IDF believes it’s ready for Gaza ground offensive — and that it should start soon

Army wants to carry out incursion even at cost of heavy losses, fears political echelon may never give the order despite high level of readiness

Emanuel (Mannie) Fabian is The Times of Israel's military correspondent

Israeli troops and tanks gather in a field near Kibbutz Be'eri in southern Israel on October 14, 2023. (Thomas COEX / AFP)
Israeli troops and tanks gather in a field near Kibbutz Be'eri in southern Israel on October 14, 2023. (Thomas COEX / AFP)

The Israel Defense Forces believes that in order to attain the government’s stated objectives in the war against the Hamas terror group, the military must begin its ground offensive in the Gaza Strip sooner rather than later, The Times of Israel learned Monday.

Israel says its war against Hamas is aimed at destroying the Iran-backed terror group’s infrastructure and has vowed to dismantle the organization after the October 7 massacres.

Led by Hamas and carried out with other terror groups, the assault saw some 2,500 terrorists burst across the border into Israel from the Gaza Strip by land, air, and sea, killing some 1,400 people and seizing at least 222 hostages of all ages, under the cover of thousands of rockets fired at Israeli towns and cities.

The Times of Israel learned that, after 16 days of airstrikes, the IDF has told the government that it is fully prepared for a ground offensive in the Gaza Strip, and believes it can achieve the goals set out for it, even at the risk of heavy casualties to soldiers, and amid ongoing attacks by Hezbollah in the north.

But the military fears that the government may not ever give the order to begin the ground offensive, or postpone it for a lengthy period.

Should the army need to move its focus to the northern front instead of Gaza, it is confident that it could pivot within just a few days. The IDF has already heavily bolstered the Lebanon border, but most forces remain near Gaza, ahead of the expected ground offensive.

Regarding the 222 confirmed hostages held by Hamas and other terror groups in the Gaza Strip, the military has been preparing for the possibility of rescue operations amid the ground offensive, according to information seen by The Times of Israel.

Smoke rises after Israeli airstrikes in Rafah, in the southern Gaza Strip, October 22, 2023. (Abed Rahim Khatib/Flash90)

The army is concerned that further hostage releases by Hamas could lead the political leadership to delay a ground incursion or even halt it midway. On Friday night, Hamas released an American mother and daughter.
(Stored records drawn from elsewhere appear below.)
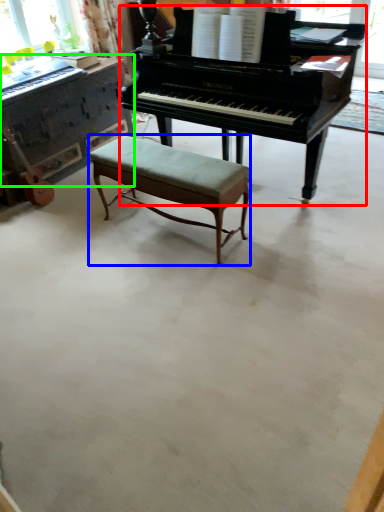 Question: Considering the real-world distances, which object is farthest from piano (highlighted by a red box)? stool (highlighted by a blue box) or piano (highlighted by a green box)?

Choices:
 (A) stool
 (B) piano

Answer: (B) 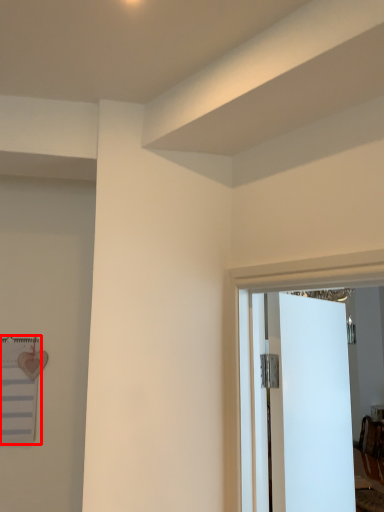 Question: Observing the image, what is the correct spatial positioning of bulletin board (annotated by the red box) in reference to door?

Choices:
 (A) right
 (B) left

Answer: (B) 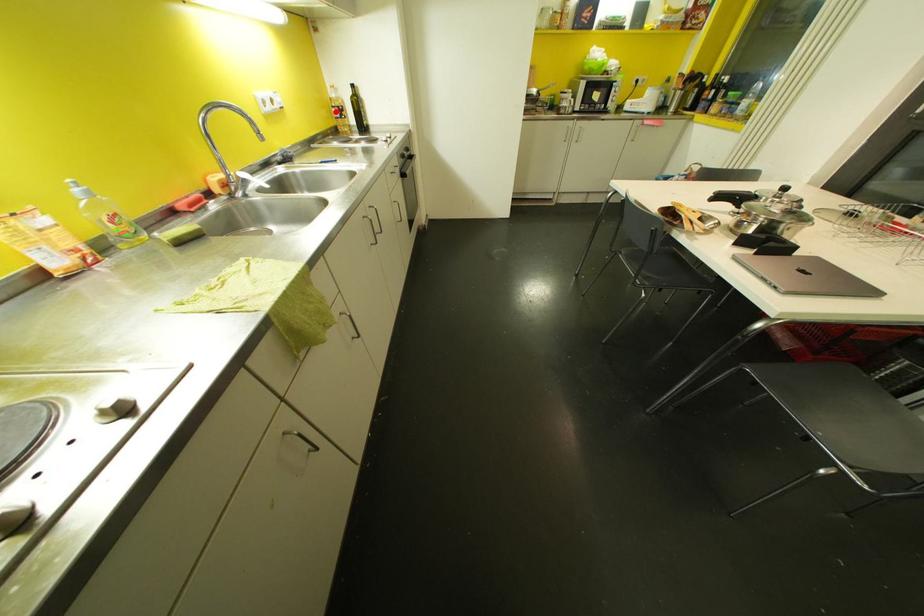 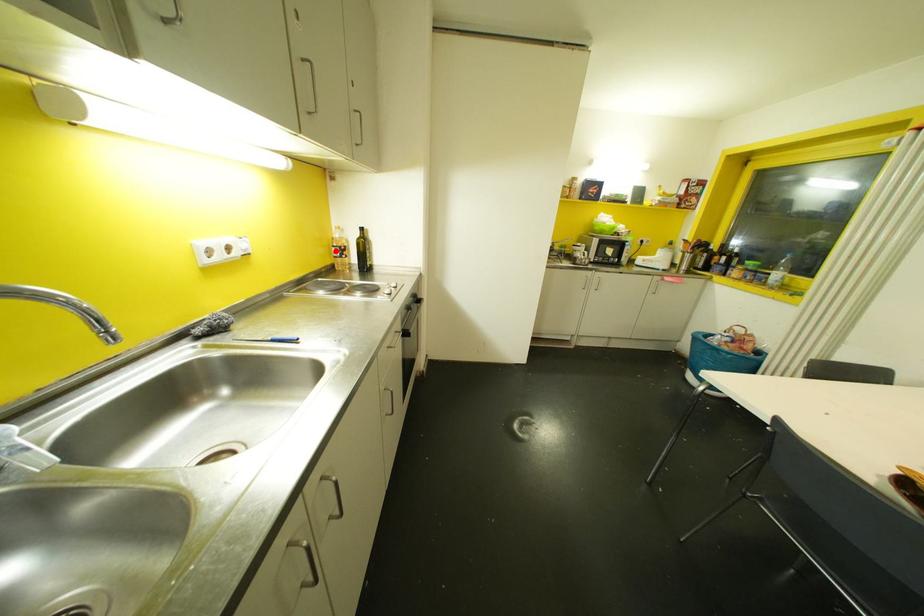 I am providing you with two images of the same scene from different viewpoints. A red point is marked on the first image and another point is marked on the second image. Do the highlighted points in image1 and image2 indicate the same real-world spot?

Yes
According to some reports, this contributed to a postponement of the ground offensive, in light of hopes that more could be freed.

Still, the IDF believes that an offensive may actually pressure Hamas to release further hostages.

On Monday, The New York Times reported that the White House wants Israel to delay its ground operation to allow more time for negotiations to release the hostages held by terrorists there, as well as for humanitarian aid to enter the Palestinian enclave.

The report, which cited several unnamed US officials, said the Biden administration also wants to increase preparedness for any potential attacks on US targets in the region from Iran-based groups, which it believes are likely to increase as the war goes on.

Officials said that the US is not asking Israel to abort the ground invasion, but is advising it to wait, and that Washington still fully supports Israel’s aim to destroy Hamas in the wake of the deadly onslaught.

The military was looking to the government to make a decision soon regarding the ground offensive, as forces stationed by the border can only remain in a heightened state of readiness for so long. But the military understands that there may be additional considerations — such as the issue of the hostages — which may lead to delays, The Times of Israel learned.

A Merkava tank drives past a fence near Kibbutz Be’eri, close to Israel’s border with Gaza, on October 20, 2023, in the aftermath of an unprecedented onslaught by Palestinian terrorists on October 7. (RONALDO SCHEMIDT / AFP)

The Israeli Air Force has so far carried out strikes against more than 10,000 targets in Gaza belonging to Hamas and other terror groups, according to the information.

Strikes in recent days have focused on removing potential threats to ground forces, including sniper and missile positions.

Israel has meanwhile repeated its calls for people to leave northern Gaza, including by dropping leaflets from the air. It estimates that 700,000 have already fled. But hundreds of thousands remain and Hamas has urged them to stay.

The Hamas-run health ministry in Gaza has said that more than 4,600 people in Gaza have been killed since the start of the war. The numbers cannot be verified and include those killed in a blast at a hospital, which Hamas blamed on Israel, but which Israel, several Western governments, and The Associated Press said appeared to have been caused by an Islamic Jihad rocket falling on the hospital parking lot.

Israel says more than 550 rockets fired by terror groups at Israel have landed inside the Strip.

Additionally, Israel says it killed some 1,500 of the terrorists who infiltrated Israel on October 7.